**Task item**
Pictures in the records are to be excluded from an otherwise exact copy.

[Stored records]
»»

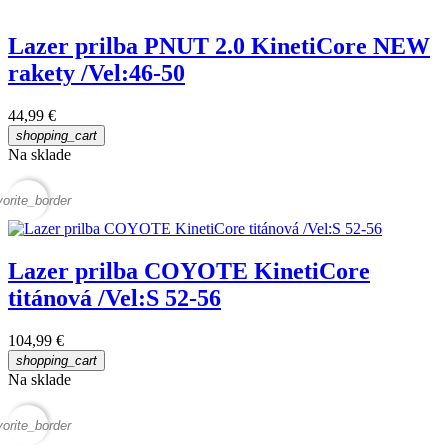
Lazer prilba PNUT 2.0 KinetiCore NEW
rakety /Vel:46-50
44,99 €
shopping_cart
Na sklade
vorite_border
Lazer prilba COYOTE KinetiCore
titánová /Vel:S 52-56
104,99 €
shopping_cart
Na sklade
vorite_border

««

**Answer space**
Lazer prilba PNUT 2.0 KinetiCore NEW
rakety /Vel:46-50
44,99 €
shopping_cart
Na sklade
vorite_border
Lazer prilba COYOTE KinetiCore
titánová /Vel:S 52-56
104,99 €
shopping_cart
Na sklade
vorite_border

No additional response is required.